De longe, o mais desejável dos quatro cenários é o de “aceleração da produtividade”, no qual o crescimento económico atinge a estabilidade entre riqueza e a solidez económica. Apenas neste cenário se combina um forte crescimento do rendimento, da riqueza e da solidez da economia mundial.
De acordo com o estudo, o impacto diferencial dos cenários na produção económica é enorme, mas as consequências para a riqueza global e a solidez económica mundial são ainda maiores. Um realinhamento deste cenário nos Estados Unidos reduziria o PIB per capita em 1,7% do crescimento médio anual do PIB, num contexto de aceleração da produtividade. A riqueza total das famílias americanas sofreria uma redução de 48 biliões de dólares.

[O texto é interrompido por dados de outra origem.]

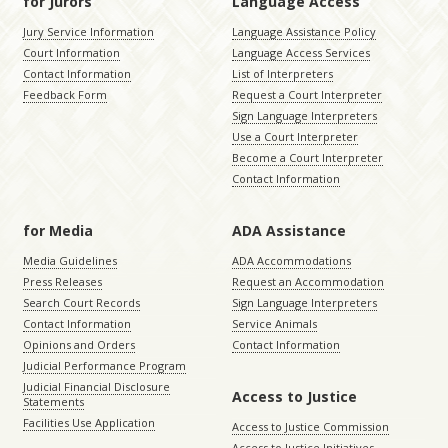
for Jurors
Language Access
Jury Service Information
Language Assistance Policy
Court Information
Language Access Services
Contact Information
List of Interpreters
Feedback Form
Request a Court Interpreter
Sign Language Interpreters
Use a Court Interpreter
Become a Court Interpreter
Contact Information
for Media
ADA Assistance
Media Guidelines
ADA Accommodations
Press Releases
Request an Accommodation
Search Court Records
Sign Language Interpreters
Contact Information
Service Animals
Opinions and Orders
Contact Information
Judicial Performance Program
Judicial Financial Disclosure
Access to Justice
Statements
Facilities Use Application
Access to Justice Commission
Access to Justice Initiatives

No pior dos cenários, o endurecimento das políticas e o aumento da incerteza poderiam desencadear um realinhamento da riqueza e da estabilidade económica, eliminando 30 biliões de dólares de “riqueza em papel” só nos Estados Unidos. Muitos ativos financiados por dívida acabariam “sufocados”, levando a uma década marcada por um difícil efeito de desalavancagem. Mas uma aceleração da produtividade é possível e mais urgente do que nunca, reforça o McKinsey Global Insitute.
Desafio de contrariar os ventos adversos à produtividade
Por fim, a análise do MGI sustenta que os decisores terão de colocar a sua imaginação à prova para se prepararem para todos os cenários possíveis, com uma forte determinação em tomar decisões para obter os melhores resultados.
A aceleração do crescimento da produtividade exigirá também que se contrariem os aspetos negativos de uma força de trabalho envelhecida e de cadeias de abastecimento mais complexas, através de um investimento direcionado para aproveitar o valor da tecnologia e do capital humano. Se os líderes empresariais e públicos canalizarem mais investimentos para a aceleração do crescimento da produtividade, isso pode levar a um resultado em que o rápido crescimento do PIB melhora a riqueza e a solidez da economia global.